FINAL FANTASY Ⅵ~偽レニア~   作:ひきがやもとまち

16 / 21
複数の長らく更新止まってた作品を執筆中です。とりあえずは偽レニアから出来ましたので更新しておきますね。
帝国軍陣地の内輪事情まで書きたかったんですが、この時間帯だと頭が回らず向いてないみたいなので次話以降ということで(;^ω^)


第16章「北大陸東半分を、歩こう~♪ 歩こう~♪ 私の隣は雪男さん」

 ――冷酷非情と名高い暗殺者シャドウ・・・。

 仕事に私情を交えず、金のためなら親友ですら殺しかねないと恐れられている超一流のプロフェッショナルである彼が、この時期の北大陸東側に位置する他国との国交を断絶していたドマ王国を訪れていた理由は定かではない。

 

 帝国軍に雇われて密偵の仕事をしていたのかもしれないし、籠城するドマ国に物資を運び込んで後方支援を担っていたのかもしれない。

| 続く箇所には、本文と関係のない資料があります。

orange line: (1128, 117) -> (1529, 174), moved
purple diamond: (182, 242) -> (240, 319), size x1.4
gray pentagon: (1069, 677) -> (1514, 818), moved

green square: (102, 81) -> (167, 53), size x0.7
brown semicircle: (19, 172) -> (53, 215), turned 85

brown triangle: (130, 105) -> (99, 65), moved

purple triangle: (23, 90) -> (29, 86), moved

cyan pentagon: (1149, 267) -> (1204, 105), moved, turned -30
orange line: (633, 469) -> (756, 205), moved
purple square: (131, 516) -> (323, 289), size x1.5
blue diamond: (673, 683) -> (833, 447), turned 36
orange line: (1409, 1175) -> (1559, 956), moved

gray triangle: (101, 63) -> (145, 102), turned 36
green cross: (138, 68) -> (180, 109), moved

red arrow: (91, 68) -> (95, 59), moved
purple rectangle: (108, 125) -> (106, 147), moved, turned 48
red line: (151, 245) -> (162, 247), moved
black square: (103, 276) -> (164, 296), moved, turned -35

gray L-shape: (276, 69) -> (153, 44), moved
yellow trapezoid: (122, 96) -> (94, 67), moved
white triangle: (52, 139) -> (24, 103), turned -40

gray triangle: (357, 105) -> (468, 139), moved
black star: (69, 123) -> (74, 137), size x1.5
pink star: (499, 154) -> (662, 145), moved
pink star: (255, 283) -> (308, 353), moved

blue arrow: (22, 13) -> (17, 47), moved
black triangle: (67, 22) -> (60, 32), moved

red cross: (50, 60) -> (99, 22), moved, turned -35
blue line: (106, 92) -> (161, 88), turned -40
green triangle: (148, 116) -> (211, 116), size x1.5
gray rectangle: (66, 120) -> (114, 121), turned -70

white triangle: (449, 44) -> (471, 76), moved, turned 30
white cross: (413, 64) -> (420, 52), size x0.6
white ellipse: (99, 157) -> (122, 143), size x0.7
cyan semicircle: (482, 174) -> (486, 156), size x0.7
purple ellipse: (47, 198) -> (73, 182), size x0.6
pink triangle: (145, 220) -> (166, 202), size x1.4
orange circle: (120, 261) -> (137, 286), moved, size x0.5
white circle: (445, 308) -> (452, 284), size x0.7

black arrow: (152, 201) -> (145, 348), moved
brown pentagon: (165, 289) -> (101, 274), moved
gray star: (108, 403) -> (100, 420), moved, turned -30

 あるいはロック不在のリターナーが帝国軍の包囲下に置かれたドマと連絡を取るため雇っていた可能性もあれば、ただ単に偶然立ち寄っていただけという選択肢を情勢だけを根拠に『あり得ない』と断定する愚か者の意見を肯定する側にも否定する側にも事実である確率は実質同じシュレティンガーの猫にしかなりようもない。

 

 どれにしろ、どれでないにせよ、彼がこのときドマ国の外れにある小さな小屋に立ち寄っていたことは事実であり、その理由は未来になっても謎のままである。彼が自分の行動理由となるべき証拠を残すことを許さなかったからだ。

 

 それが誰のためで何のための行動であったのか黙して語らず、命尽き果てるまで光さす表舞台に生きる誰かの行動を『影』として支え続けた彼の心の内と真実の動機は誰にも知られぬまま、知らせぬまま人生を終える男『暗殺者シャドウ』

 

 数少ない確実だと断言できることは、今このとき彼はドマ国の外れにある小屋にいたこと。その小屋の近くに流れる川にマッシュたちが流れ着いていたこと。北大陸の東側を旅するため必要な情報を得ようとマッシュたちがこの小屋を訪れたときに出会う機会があったこと。

 

 そして――――

 

 

 

「わ――――ッ♪♪♪ 犬さんです! 犬さんです!! お久しぶりですね!? 元気でしてか!?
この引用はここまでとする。